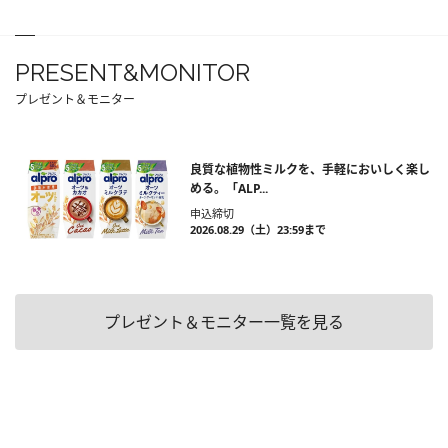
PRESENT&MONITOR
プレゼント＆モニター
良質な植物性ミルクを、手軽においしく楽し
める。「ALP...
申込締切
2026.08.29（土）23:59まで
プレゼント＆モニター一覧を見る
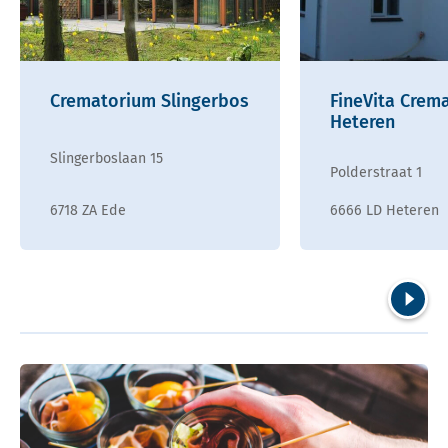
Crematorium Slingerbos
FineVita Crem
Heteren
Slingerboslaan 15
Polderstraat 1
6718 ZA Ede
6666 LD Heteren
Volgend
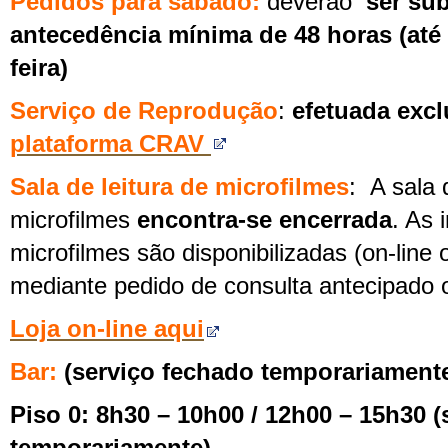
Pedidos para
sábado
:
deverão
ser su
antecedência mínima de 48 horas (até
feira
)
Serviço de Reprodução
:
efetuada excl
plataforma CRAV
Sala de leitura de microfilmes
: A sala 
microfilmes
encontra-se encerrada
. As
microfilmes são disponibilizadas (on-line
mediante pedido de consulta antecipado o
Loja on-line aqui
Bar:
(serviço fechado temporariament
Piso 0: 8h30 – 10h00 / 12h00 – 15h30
* * *
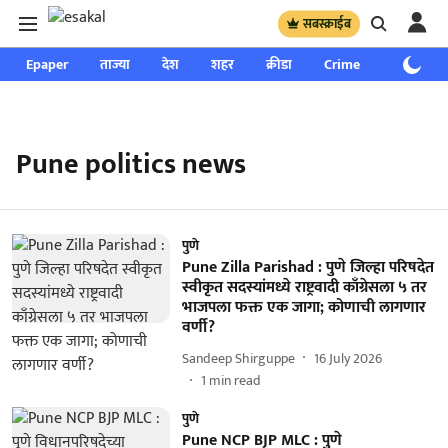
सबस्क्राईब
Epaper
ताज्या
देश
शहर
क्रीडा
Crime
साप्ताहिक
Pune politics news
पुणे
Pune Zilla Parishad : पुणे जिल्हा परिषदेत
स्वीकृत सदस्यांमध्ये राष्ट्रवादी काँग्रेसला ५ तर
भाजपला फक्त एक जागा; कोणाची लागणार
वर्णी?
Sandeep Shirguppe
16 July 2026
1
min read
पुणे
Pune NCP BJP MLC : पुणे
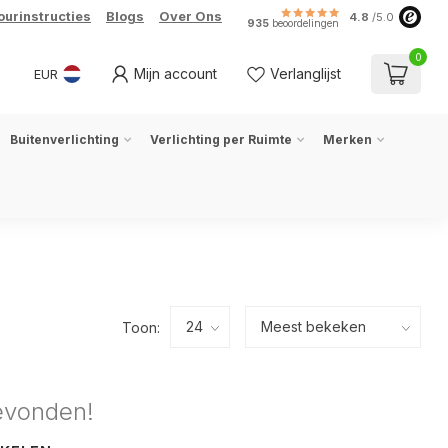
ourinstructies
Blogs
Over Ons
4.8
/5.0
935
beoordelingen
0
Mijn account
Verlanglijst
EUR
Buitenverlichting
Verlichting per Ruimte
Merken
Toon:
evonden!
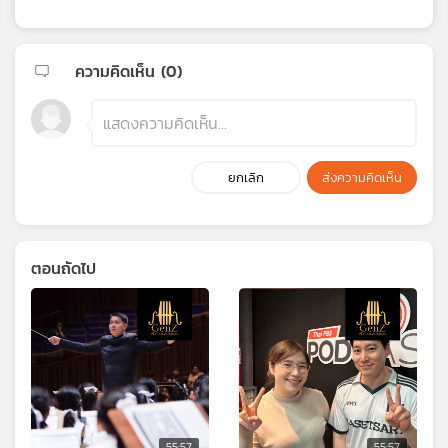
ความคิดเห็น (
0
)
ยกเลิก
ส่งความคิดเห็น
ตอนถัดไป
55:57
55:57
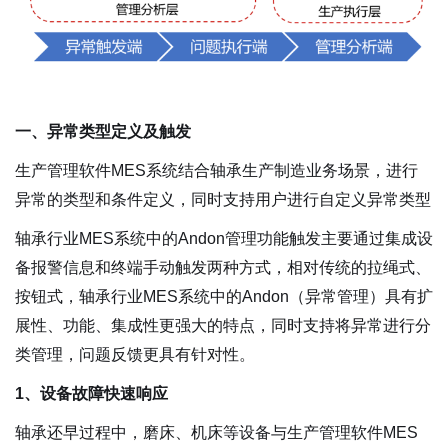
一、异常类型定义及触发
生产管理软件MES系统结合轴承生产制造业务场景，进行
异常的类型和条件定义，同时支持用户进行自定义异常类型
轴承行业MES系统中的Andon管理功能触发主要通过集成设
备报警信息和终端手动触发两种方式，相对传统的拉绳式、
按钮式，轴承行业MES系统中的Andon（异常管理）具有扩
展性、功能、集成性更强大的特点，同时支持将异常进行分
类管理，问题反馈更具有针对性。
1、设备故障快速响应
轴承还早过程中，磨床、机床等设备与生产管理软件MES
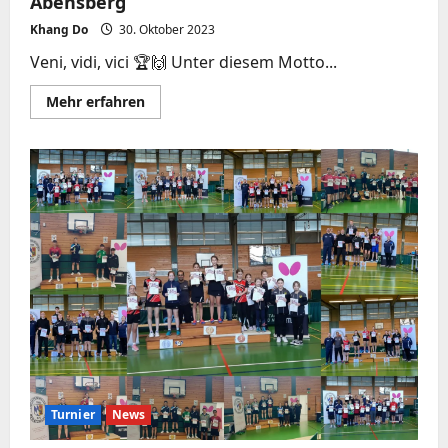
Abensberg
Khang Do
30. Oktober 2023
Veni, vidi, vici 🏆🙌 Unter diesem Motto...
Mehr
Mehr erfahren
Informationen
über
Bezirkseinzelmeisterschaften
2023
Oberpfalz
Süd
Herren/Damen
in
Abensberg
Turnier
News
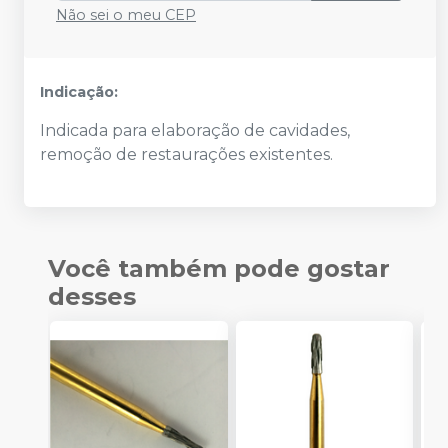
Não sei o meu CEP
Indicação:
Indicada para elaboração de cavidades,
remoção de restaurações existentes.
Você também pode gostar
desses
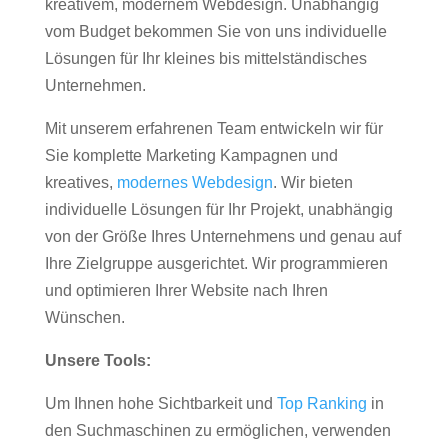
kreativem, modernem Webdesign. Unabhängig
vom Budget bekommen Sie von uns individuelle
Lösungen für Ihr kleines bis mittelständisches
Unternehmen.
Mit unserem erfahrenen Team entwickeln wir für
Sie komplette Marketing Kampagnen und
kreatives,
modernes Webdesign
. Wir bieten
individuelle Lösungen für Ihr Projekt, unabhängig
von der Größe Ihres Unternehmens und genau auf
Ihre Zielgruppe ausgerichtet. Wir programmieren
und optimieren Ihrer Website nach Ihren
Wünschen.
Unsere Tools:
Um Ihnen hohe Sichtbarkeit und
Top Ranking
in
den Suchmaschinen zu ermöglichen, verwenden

WHAT TO DO »
In the entries above, which lines run from the one with "PRESENT&MONITOR" up to and including the one with "Piso 0: 8h30 – 10h00 / 12h00 – 15h30"? Write them out exactly, without the pictures.

WRITTEN SOLUTION »
PRESENT&MONITOR
プレゼント＆モニター
良質な植物性ミルクを、手軽においしく楽し
める。「ALP...
申込締切
2026.08.29（土）23:59まで
プレゼント＆モニター一覧を見る
Crematorium Slingerbos
FineVita Crem
Heteren
Slingerboslaan 15
Polderstraat 1
6718 ZA Ede
6666 LD Heteren
Volgend
Pedidos para
sábado
:
deverão
ser su
antecedência mínima de 48 horas (até
feira
)
Serviço de Reprodução
:
efetuada excl
plataforma CRAV
Sala de leitura de microfilmes
: A sala 
microfilmes
encontra-se encerrada
. As
microfilmes são disponibilizadas (on-line
mediante pedido de consulta antecipado o
Loja on-line aqui
Bar:
(serviço fechado temporariament
Piso 0: 8h30 – 10h00 / 12h00 – 15h30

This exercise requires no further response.